王子光进入黄泥街(第35/49页)
城里的大钟响起来,一共三下,颤动而悠长。
宋婆一听到钟响就用力去推她男人的背脊,推得手都酸起来,说:“一大早掏呀掏,我就讲了会出事的,果然。我刚才仔仔细细地分析过了,所有的迹象都说明了同一个问题,有一根线索穿插其间,你意识到了没有?”
“江水英那婆娘原来是个婊子。”男人说,揉着眼。
“我听见一种声音。”她缩着细瘦的脖子,眨巴着烂红眼,陷入苦苦思索之中,“会不会是那个并不存在的人?我听说他是贴在墙上睡的,像蜥蜴一样。他看见女人总是叫‘老同学’,真是莫名其妙。”
“袁四老婆当街架了一块门板,和那什么区长两人趴在门板上晒屁股。”
“屋顶穿了倒也并不怎么坏,不然总是落蝇子下来,我都提了四五笼了,都是草里长出来的。我不知不觉的总把这些迹象与王子光案件联系起来,弄得神经十分紧张。”
“王翠霞也是个婊子种,一眼就能看出。”
“屋顶落下的时候,我正在做一个梦,梦见一棵大葵花,许多蝇子在上面嗅。这是什么意思呢?我想来想去想不出。”
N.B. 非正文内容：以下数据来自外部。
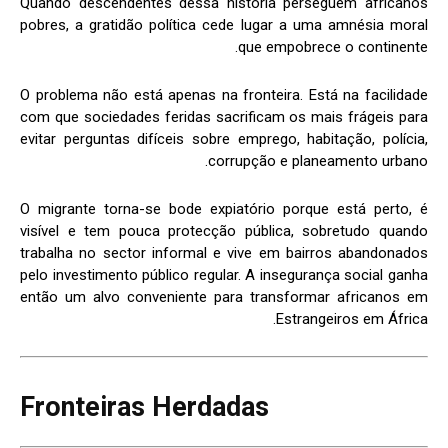
Quando descendentes dessa história perseguem africanos
pobres, a gratidão política cede lugar a uma amnésia moral
que empobrece o continente.
O problema não está apenas na fronteira. Está na facilidade
com que sociedades feridas sacrificam os mais frágeis para
evitar perguntas difíceis sobre emprego, habitação, polícia,
corrupção e planeamento urbano.
O migrante torna-se bode expiatório porque está perto, é
visível e tem pouca protecção pública, sobretudo quando
trabalha no sector informal e vive em bairros abandonados
pelo investimento público regular. A insegurança social ganha
então um alvo conveniente para transformar africanos em
Estrangeiros em África.
Fronteiras Herdadas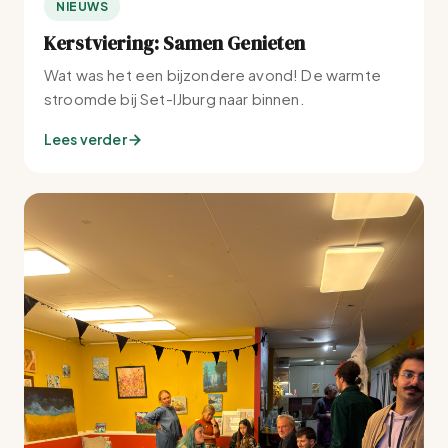
NIEUWS
Kerstviering: Samen Genieten
Wat was het een bijzondere avond! De warmte
stroomde bij Set-IJburg naar binnen.
Lees verder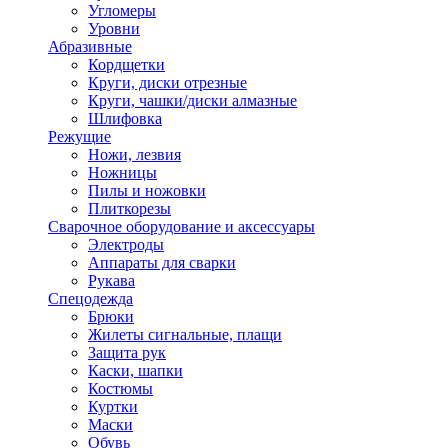
Угломеры
Уровни
Абразивные
Кордщетки
Круги, диски отрезные
Круги, чашки/диски алмазные
Шлифовка
Режущие
Ножи, лезвия
Ножницы
Пилы и ножовки
Плиткорезы
Сварочное оборудование и аксессуары
Электроды
Аппараты для сварки
Рукава
Спецодежда
Брюки
Жилеты сигнальные, плащи
Защита рук
Каски, шапки
Костюмы
Куртки
Маски
Обувь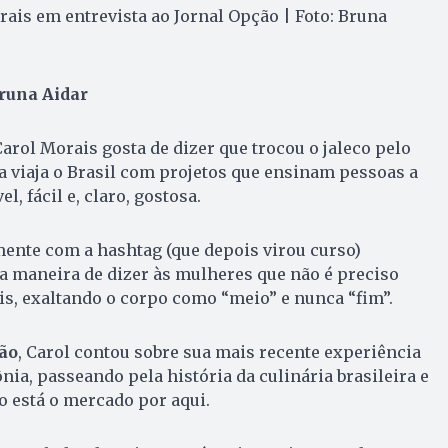
rais em entrevista ao Jornal Opção | Foto: Bruna
runa Aidar
arol Morais gosta de dizer que trocou o jaleco pelo
la viaja o Brasil com projetos que ensinam pessoas a
, fácil e, claro, gostosa.
ente com a hashtag (que depois virou curso)
 maneira de dizer às mulheres que não é preciso
is, exaltando o corpo como “meio” e nunca “fim”.
ão
, Carol contou sobre sua mais recente experiência
a, passeando pela história da culinária brasileira e
 está o mercado por aqui.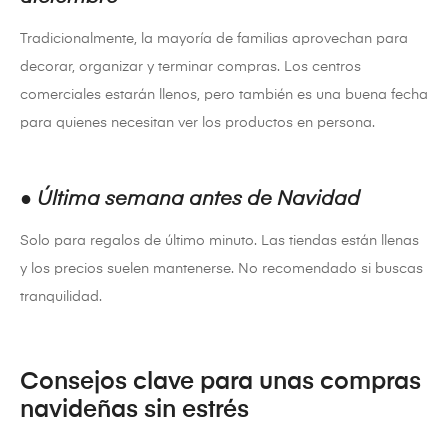
Tradicionalmente, la mayoría de familias aprovechan para
decorar, organizar y terminar compras. Los centros
comerciales estarán llenos, pero también es una buena fecha
para quienes necesitan ver los productos en persona.
●
Última semana antes de Navidad
Solo para regalos de último minuto. Las tiendas están llenas
y los precios suelen mantenerse. No recomendado si buscas
tranquilidad.
Consejos clave para unas compras
navideñas sin estrés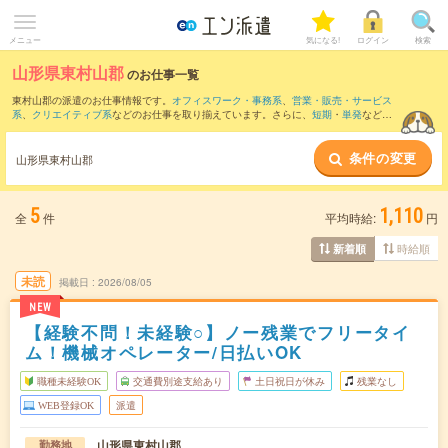
メニュー
気になる!
ログイン
検索
山形県東村山郡
のお仕事一覧
東村山郡の派遣のお仕事情報です。
オフィスワーク・事務系
、
営業・販売・サービス
系
、
クリエイティブ系
などのお仕事を取り揃えています。さらに、
短期
・
単発
などの
期間や、
職種未経験OK
などのこだわり条件で絞り込んでいただけます。
条件の変更
また、
山形市
・
天童市
・
寒河江市
・
西村山郡
など隣接エリアのお仕事もご確認いただ
山形県東村山郡
けます。
5
1,110
全
件
平均時給:
円
時給順
新着順
未読
掲載日
2026/08/05
NEW
【経験不問！未経験○】ノー残業でフリータイ
ム！機械オペレーター/日払いOK
職種未経験OK
交通費別途支給あり
土日祝日が休み
残業なし
WEB登録OK
派遣
山形県東村山郡
勤務地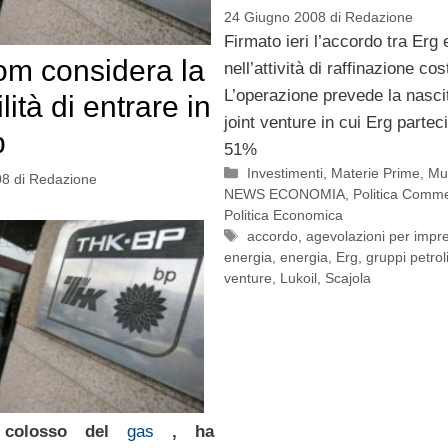
24 Giugno 2008
di
Redazione
Firmato ieri l’accordo tra Erg 
m considera la
nell’attività di raffinazione cos
L’operazione prevede la nasci
lità di entrare in
joint venture in cui Erg partec
p
51%
Categorie
Investimenti
,
Materie Prime
,
Mul
08
di
Redazione
NEWS ECONOMIA
,
Politica Comme
Politica Economica
Tag
accordo
,
agevolazioni per impr
energia
,
energia
,
Erg
,
gruppi petroli
venture
,
Lukoil
,
Scajola
colosso del
gas
, ha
“我算了一算,黄泥街的婊子竟有七八个!怎么这样多?”
“花盘呀,有脸盆那么大,我刚要伸手去摘,蝇子就拢来了,多得不得了!”
“什么文化学习班,应该办一个婊子学习班。”
“喂,你讲一讲看,我那个梦究竟是什么兆头?”
“我现在不敢上街了,一上街就碰见婊子,晦气!”
“我还是睡的好,这屋里有股什么味儿?”
“婊子问题扰得我心情很不好。”
宋婆打了好久的呼噜,那男人还在想着婊子的事,气哼哼地睡不着。
夜里黄泥街烂掉了十多家屋顶。
天蒙蒙亮的时候,从烂草里钻出一些人,哆哆嗦嗦地靠墙根站定,大声打起喷嚏来。
一条像狗又不像狗的东西从街上笔直穿过去。
“剃头啦……”声音在遥远的什么处所模糊地响起,听去又像是真的,又像是幻觉。
厕所边上的齐二狗在磨剪刀,沙沙沙的声音在矇眬的曙色中传得极远。
齐婆蓬着头闪现在路旁,目光炯炯地盯着一个什么地方——她又在垃圾堆里翻腾了半夜,想找一具婴孩尸体。
“啊——啊——”胡三老头用力打出一个哈欠,蒙头蒙脑地走进厕所。
“没有了屋顶,冷得不得了,像住在一个洞里。”
“风叫个不停,像住在峭壁上。”
“一觉醒来上面光敞敞的,星子看去那么扎眼,我还以为是睡在墓地里呢。”
“没有屋顶的房子住不得了,没遮没拦的,会有横祸飞来的。我一夜没合眼,总在担心会不会有什么东西从上面砸下来?”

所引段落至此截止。